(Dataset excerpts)
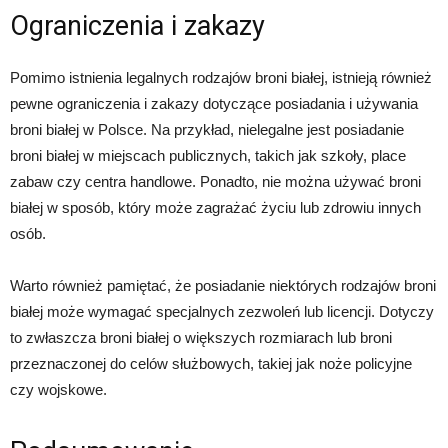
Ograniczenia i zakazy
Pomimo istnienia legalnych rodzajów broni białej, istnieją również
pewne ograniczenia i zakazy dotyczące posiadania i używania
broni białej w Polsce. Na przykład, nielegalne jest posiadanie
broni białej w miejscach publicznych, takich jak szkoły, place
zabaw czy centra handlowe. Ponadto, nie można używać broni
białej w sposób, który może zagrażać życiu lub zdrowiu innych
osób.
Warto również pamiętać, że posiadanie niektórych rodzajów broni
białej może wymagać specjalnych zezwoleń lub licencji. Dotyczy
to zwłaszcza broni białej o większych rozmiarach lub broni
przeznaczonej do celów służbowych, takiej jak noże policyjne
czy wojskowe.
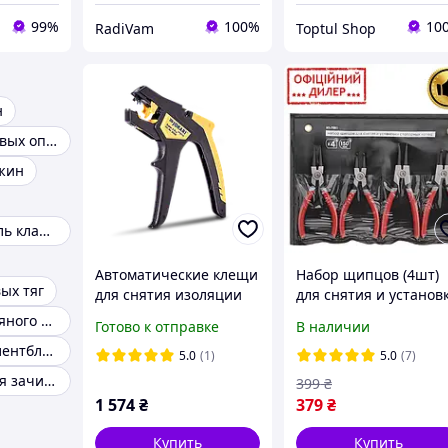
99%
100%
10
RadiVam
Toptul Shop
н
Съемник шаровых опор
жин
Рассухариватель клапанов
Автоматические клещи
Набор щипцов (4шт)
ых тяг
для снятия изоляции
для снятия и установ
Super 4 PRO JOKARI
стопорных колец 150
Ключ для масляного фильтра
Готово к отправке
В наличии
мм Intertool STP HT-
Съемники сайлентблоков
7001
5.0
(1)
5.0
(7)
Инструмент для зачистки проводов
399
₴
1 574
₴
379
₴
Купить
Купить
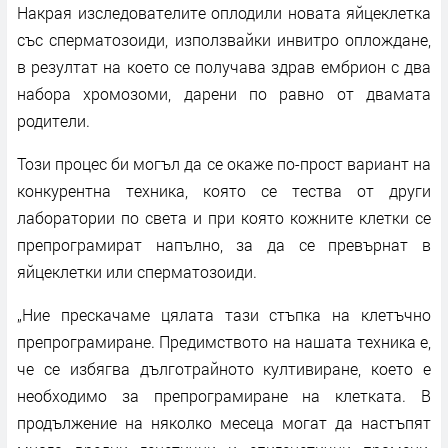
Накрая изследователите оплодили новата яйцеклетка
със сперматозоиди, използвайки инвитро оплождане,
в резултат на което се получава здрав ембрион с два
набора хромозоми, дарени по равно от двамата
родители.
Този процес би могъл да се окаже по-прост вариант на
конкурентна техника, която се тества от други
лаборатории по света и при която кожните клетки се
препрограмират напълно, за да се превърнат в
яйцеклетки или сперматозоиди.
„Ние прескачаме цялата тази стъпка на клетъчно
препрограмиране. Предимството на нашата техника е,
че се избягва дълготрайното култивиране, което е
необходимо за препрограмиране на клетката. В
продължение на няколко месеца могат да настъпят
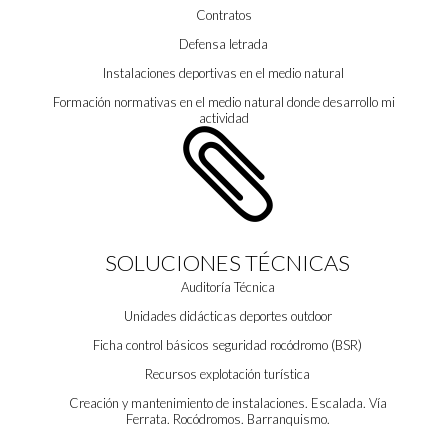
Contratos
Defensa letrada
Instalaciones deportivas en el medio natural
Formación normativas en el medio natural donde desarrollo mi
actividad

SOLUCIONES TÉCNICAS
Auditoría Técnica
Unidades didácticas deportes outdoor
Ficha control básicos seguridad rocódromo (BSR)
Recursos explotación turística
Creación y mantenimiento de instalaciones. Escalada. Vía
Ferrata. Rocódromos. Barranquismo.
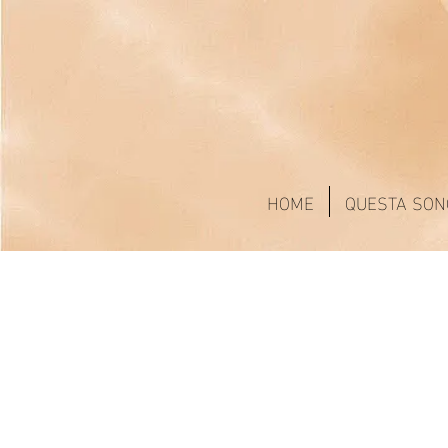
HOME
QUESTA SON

...

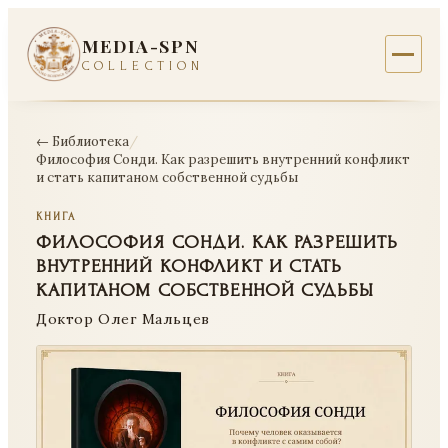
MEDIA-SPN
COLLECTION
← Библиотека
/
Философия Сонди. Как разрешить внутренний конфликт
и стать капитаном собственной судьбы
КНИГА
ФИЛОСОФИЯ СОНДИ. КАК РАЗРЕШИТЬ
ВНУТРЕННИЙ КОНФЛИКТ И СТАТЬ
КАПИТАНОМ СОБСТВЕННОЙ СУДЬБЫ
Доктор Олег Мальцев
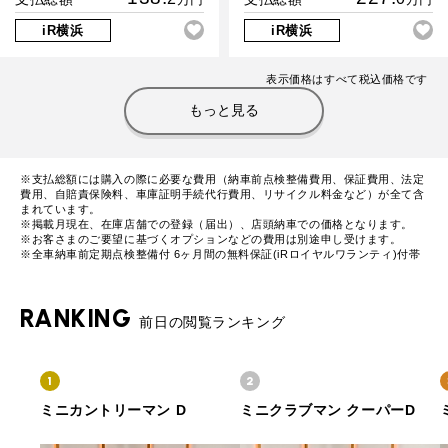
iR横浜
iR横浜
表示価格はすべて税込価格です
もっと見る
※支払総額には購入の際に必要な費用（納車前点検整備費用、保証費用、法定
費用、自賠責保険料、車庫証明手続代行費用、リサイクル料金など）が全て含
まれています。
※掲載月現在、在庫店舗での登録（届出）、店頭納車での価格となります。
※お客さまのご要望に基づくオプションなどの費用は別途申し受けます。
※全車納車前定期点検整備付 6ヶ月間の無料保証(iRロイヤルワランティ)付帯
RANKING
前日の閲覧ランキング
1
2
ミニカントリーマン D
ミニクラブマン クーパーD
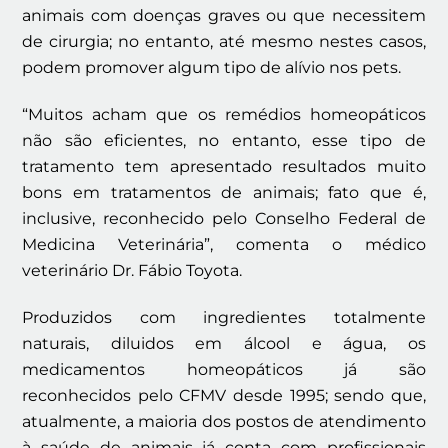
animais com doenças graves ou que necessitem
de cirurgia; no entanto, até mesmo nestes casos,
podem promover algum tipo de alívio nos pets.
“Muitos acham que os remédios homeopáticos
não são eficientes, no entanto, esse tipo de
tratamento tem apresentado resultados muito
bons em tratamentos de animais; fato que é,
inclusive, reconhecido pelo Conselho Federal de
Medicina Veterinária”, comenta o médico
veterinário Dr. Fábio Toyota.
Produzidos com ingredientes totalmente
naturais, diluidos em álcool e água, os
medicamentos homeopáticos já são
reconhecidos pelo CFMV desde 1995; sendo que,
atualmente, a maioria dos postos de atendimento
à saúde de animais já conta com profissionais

==

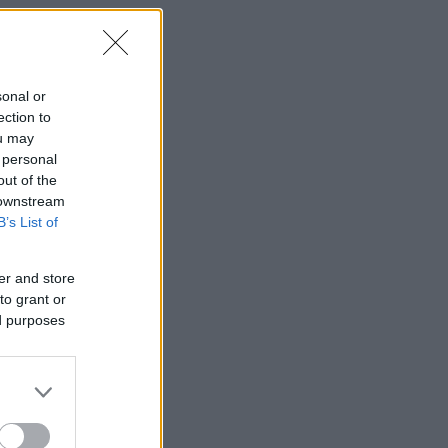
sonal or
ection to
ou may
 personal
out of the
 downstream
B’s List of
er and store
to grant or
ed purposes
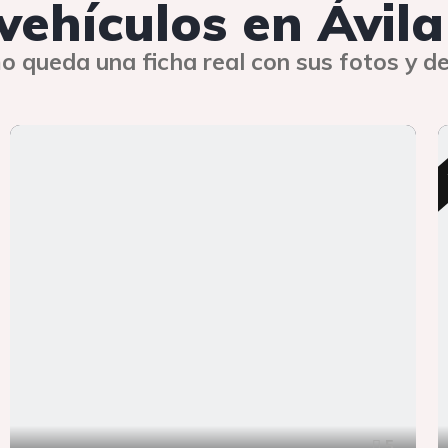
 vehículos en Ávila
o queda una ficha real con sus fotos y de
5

Exercise requirements -
For each line above that contains "natural", make a copy.

Solution to this problem -
Instalaciones deportivas en el medio natural
Formación normativas en el medio natural donde desarrollo mi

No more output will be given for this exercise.